The Securities and Exchange Commission has resolved a 1½-year-old fraud case it filed against Michael Shustek and his Las Vegas-based Vestin Mortgage LLC real estate investment trust.
But a legal expert who has handled dozens of cases involving the SEC said the case should have been dismissed and that the regulator “completely surrendered.”
Shustek, who has since retired, was ordered to pay a $300,000 fine and directed not to involve himself as an officer or director of any public company for five years and prohibited him from participating in the issuance, purchase, offer or sale of any security. He’s allowed to purchase or sell securities from his own personal accounts.
The SEC had charged Shustek with violations of federal securities laws in a complaint filed on July 29, 2021, in U.S. District Court in Nevada. The complaint alleged that since at least 2012, Shustek enriched himself and a REIT that he controlled at the expense of two companies that he had founded earlier. According to the complaint, Shustek drained $29 million from the companies in order to funnel the money into the REIT, and later directed the companies to enter into a series of money-losing transactions in which the same six buildings were repeatedly re-sold. The complaint also alleges that Shustek violated his fiduciary duties to the companies in two additional securities transactions.
But in a settlement in which Shustek neither admitted nor denied the allegations, he agreed to the terms.
A spokesman for Shustek said the claims the SEC made against him were false.
“The SEC withdrew their false and totally unsupported claims that Mike Shustek and Vestin Mortgage LLC engaged in a $29 million fraud, admitting in court that ‘the commission is withdrawing all scienter-based claims for relief’ and dismissing those false claims,” spokesman Damon Elder said on behalf of Shustek.

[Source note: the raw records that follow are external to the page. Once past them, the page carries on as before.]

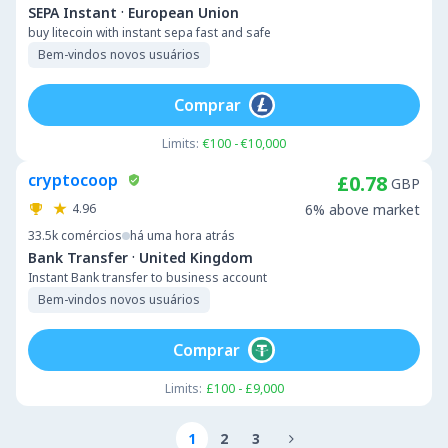
·
SEPA Instant
European Union
buy litecoin with instant sepa fast and safe
Bem-vindos novos usuários
Comprar
Limits:
€100 - €10,000
cryptocoop
£0.78
GBP
4.96
6% above market
33.5k
comércios
há uma hora atrás
·
Bank Transfer
United Kingdom
Instant Bank transfer to business account
Bem-vindos novos usuários
Comprar
Limits:
£100 - £9,000
1
2
3

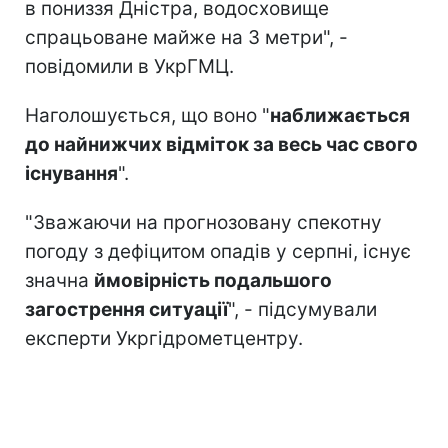
в пониззя Дністра, водосховище
спрацьоване майже на 3 метри", -
повідомили в УкрГМЦ.
Наголошується, що воно "
наближається
до найнижчих відміток за весь час свого
існування
".
"Зважаючи на прогнозовану спекотну
погоду з дефіцитом опадів у серпні, існує
значна
ймовірність подальшого
загострення ситуації
", - підсумували
експерти Укргідрометцентру.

“In order to end this costly litigation and move on with his life, Mr. Shustek agreed to a standard ‘no admission, no denial’ settlement involving solely negligence-based claims that included a $300,000 fine, which was 1 percent of the SEC’s original exaggerated demands, and no disgorgement. Mr. Shustek always relied on attorneys at nationally recognized law firms with decades of experience to prepare the SEC filings that were the focus of the SEC’s allegations,” he said.

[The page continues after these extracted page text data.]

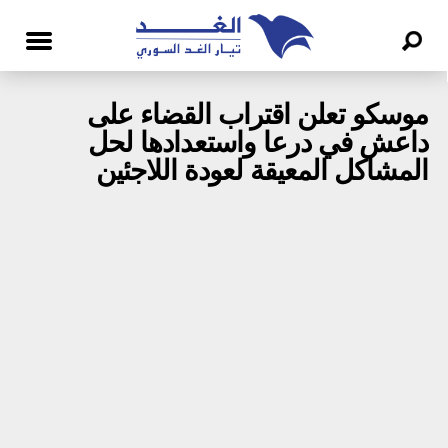
موسكو تعلن اقتراب القضاء على
داعش في درعا واستعدادها لحل
المشاكل المعيقة لعودة اللاجئين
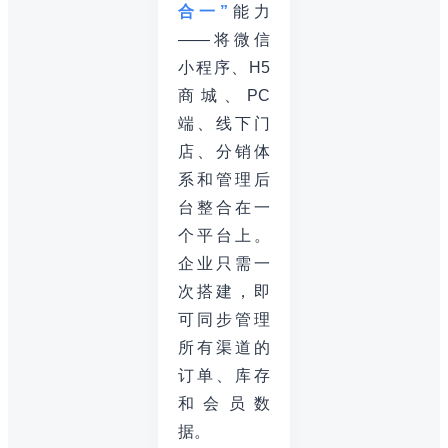
合一”
能力
——将微信
小程序、H5
商城、PC
端、线下门
店、分销体
系和管理后
台整合在一
个平台上。
企业只需一
次搭建，即
可同步管理
所有渠道的
订单、库存
和会员数
据。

An expert in securities law not involved with the case said it was unusual for the SEC to provide a press release about the case, but not say what actually happened.

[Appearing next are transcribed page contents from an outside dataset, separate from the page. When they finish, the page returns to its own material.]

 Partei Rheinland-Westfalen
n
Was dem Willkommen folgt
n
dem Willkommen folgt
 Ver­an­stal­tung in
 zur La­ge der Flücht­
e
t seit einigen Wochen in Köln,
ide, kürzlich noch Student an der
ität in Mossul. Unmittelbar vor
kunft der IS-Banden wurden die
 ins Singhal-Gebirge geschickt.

“They allege fraud, they talk about the allegations in their press release,” said Los Angeles attorney James W. Spertus of the Spertus, Landes, Joseph law firm. “They say the defendant consented to judgment, but they leave out that he didn’t consent to the fraud judgment that they’re implying he did consent to. It implies something that isn’t true. It’s slippery.”
Spertus said in his nearly three decades of practice he has never seen an SEC case end the way the Shustek case ended.
“It appears to be a complete SEC surrender,” he said. “It should have been dismissed.”